While Lady Macbeth recalls Shakespeare’s tragedy at times, it’s actually an adaptation of Nikolai Leskov’s 1865 novella Lady Macbeth of the Mtsensk District. (I read and enjoyed an English translation by Richard Pevear and Larissa Volokhonsky a few years back). Director William Oldroyd and writer Alice Birch offer a fairly faithful adaptation of Leskov’s story, although the film’s tone is much darker and devoid of Leskov’s black humor. The film’s conclusion is also darker and more concise than Leskov’s novella’s last chapters (and better, I’d argue). Lady Macbeth’s final moments offer a chilling indictment of Victorian morality (a moral vision that continues to persist in many ways today) without the slightest concession to a mainstream audience’s desire for, say, justice. The film begins dark and strange and ends darker, stranger. Watching Lady Macbeth is a bit like having one’s stomach squeezed from the inside out.

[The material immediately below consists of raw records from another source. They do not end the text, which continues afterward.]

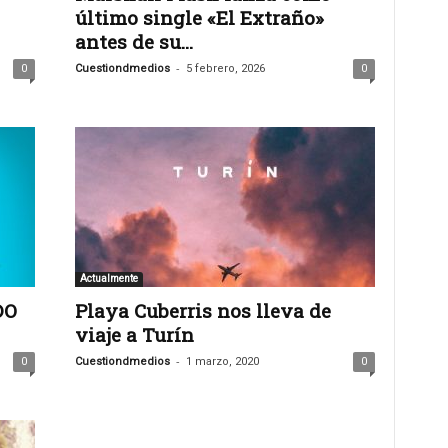
último single «El Extraño»
antes de su...
-
0
Cuestiondmedios
5 febrero, 2026
0
Actualmente
DO
Playa Cuberris nos lleva de
viaje a Turín
-
0
Cuestiondmedios
1 marzo, 2020
0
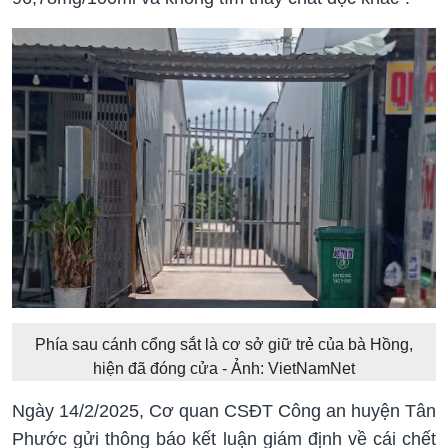
Phía sau cánh cổng sắt là cơ sở giữ trẻ của bà Hồng,
hiện đã đóng cửa - Ảnh: VietNamNet
Ngày 14/2/2025, Cơ quan CSĐT Công an huyện Tân
Phước gửi thông báo kết luận giám định về cái chết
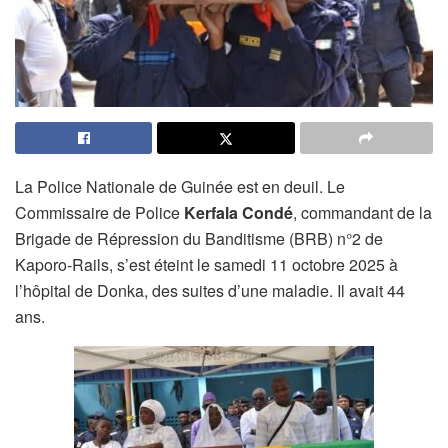
La Police Nationale de Guinée est en deuil. Le
Commissaire de Police
Kerfala Condé
, commandant de la
Brigade de Répression du Banditisme (BRB) n°2 de
Kaporo-Rails, s’est éteint le samedi 11 octobre 2025 à
l’hôpital de Donka, des suites d’une maladie. Il avait 44
ans.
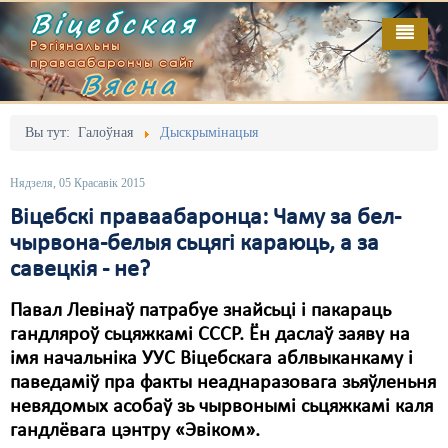
Віцебская
Рэгіянальны
праваабарончы сайт
Вясна
Галоўная
Выданьні
Адміністрацыйны перасьлед
Вы тут:
Галоўная
Дыскрымінацыя
Відэа
Акцыі
Нядзеля, 05 Красавік 2015
Кантакт
Безбар'ернае асяродзьдзе
Віцебскі праваабаронца: Чаму за бел-
чырвона-белыя сьцягі караюць, а за
Пра нас
Выбары
савецкія - не?
RSS
Грамадзянскія ініцыятывы
Павал Левінаў патрабуе знайсьці і пакараць
Дзяржава
гандляроў сьцяжкамі СССР. Ён даслаў заяву на
імя начальніка УУС Віцебскага аблвыканкаму і
Дыскрымінацыя
паведаміў пра факты неаднаразовага зьяўленьня
невядомых асобаў зь чырвонымі сьцяжкамі каля
Затрыманьні
гандлёвага цэнтру «Эвіком».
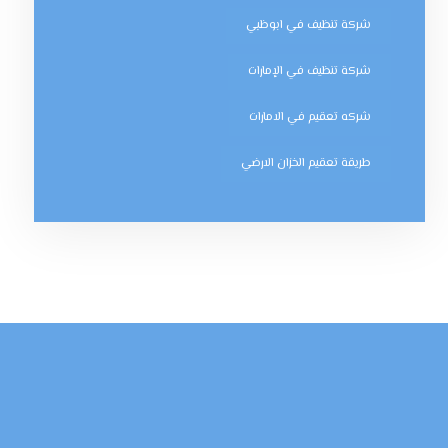
شركة تنظيف في ابوظبي
شركة تنظيف في الإمارات
شركه تعقيم في الامارات
طريقة تعقيم الخزان الارضي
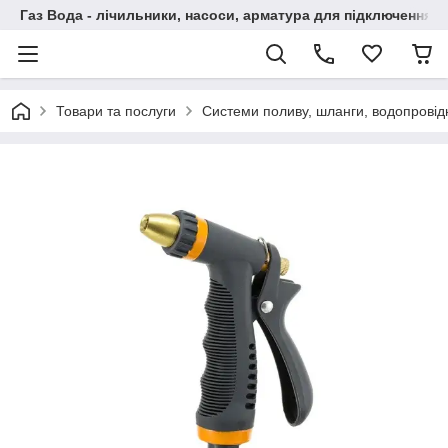
Газ Вода - лічильники, насоси, арматура для підключення, 
Товари та послуги
Системи поливу, шланги, водопровідн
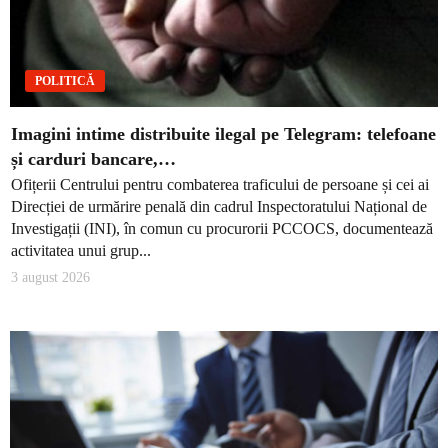
POLITICĂ
Imagini intime distribuite ilegal pe Telegram: telefoane
și carduri bancare,…
Ofițerii Centrului pentru combaterea traficului de persoane și cei ai
Direcției de urmărire penală din cadrul Inspectoratului Național de
Investigații (INI), în comun cu procurorii PCCOCS, documentează
activitatea unui grup...
3 august 2026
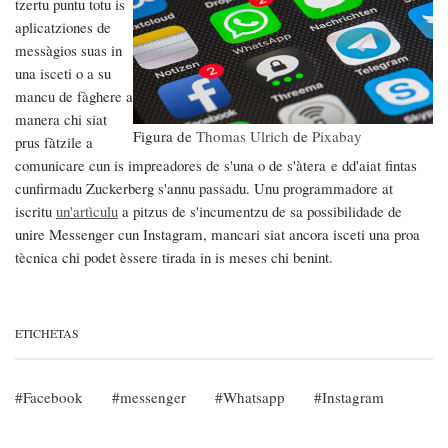
tzertu puntu totu is
aplicatziones de
messàgios suas in
una isceti o a su
mancu de fàghere a
manera chi siat
Figura de
Thomas Ulrich
de
Pixabay
prus fàtzile a
comunicare cun is impreadores de s'una o de s'àtera e dd'aiat fintas
cunfirmadu Zuckerberg s'annu passadu. Unu programmadore at
iscritu
un'artìculu
a pitzus de s'incumentzu de sa possibilidade de
unire Messenger cun Instagram, mancari siat ancora isceti una proa
tècnica chi podet èssere tirada in is meses chi benint.
ETICHETAS
Facebook
messenger
Whatsapp
Instagram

The film’s disturbing tension is not for everyone, but those folks would miss a fantastic performance by Florence Pugh, who plays Katherine with a sensitivity that is both captivating and menacing. One of the great successes of Lady Macbeth is watching Pugh perform a character who moves from emotion to impulse to action–or in some cases radical inaction—in a thoroughly naturalistic way. Oldroyd’s direction is key here; perhaps the most terrifying thing about Lady Macbeth is how natural the film feels. Cinematographer Ari Wegner seems to shoot the film almost-entirely with natural light (and occasionally gaslight), an effect that is simultaneously gorgeous and starkly unsettling. Lady Macbeth would make a perfect double feature with Sofia Coppola’s The Beguiled (2017). The film’s repetitions of interiors—often with Katherine staring out—readily recall Danish painter Vilhelm Hammershøi’s work.

Lady Macbeth creates its own visual grammar to tell its story, deploying dialogue between characters with a spare efficiency that helps build the film’s anxious mood. Extradiagetic sound is virtually nonexistent in the film, too. A slow ominous rumbling swells up exactly three times in Lady Macbeth, matching and then intensifying the viewer’s nervous dread. The final credits play out over the sounds of birds chattily chirping. It’s all very disconcerting.
As I’ve noted (and which I hope is clear from this write-up), Lady Macbeth’s mix of strange Sadean sex and violence isn’t for everyone. It’s the kind of film that will likely disappoint or even upset many viewers—those looking for a Victorian-period romance should look elsewhere, and fans of straightforward horror might not get the tropes they crave. But folks interested in an unnerving but compelling story told on its own aesthetic terms should check this one out.
How I watched it: On a big TV via a streaming service, somewhat late at night, at least for my wife and me. My wife loved it, by the way, and best of all, she loved it despite her usual rubric—she says she doesn’t like films where “nothing good happens.” Maybe something good happens in Lady Macbeth, but the good is so wrapped up in the bad that the two are impossible to parse.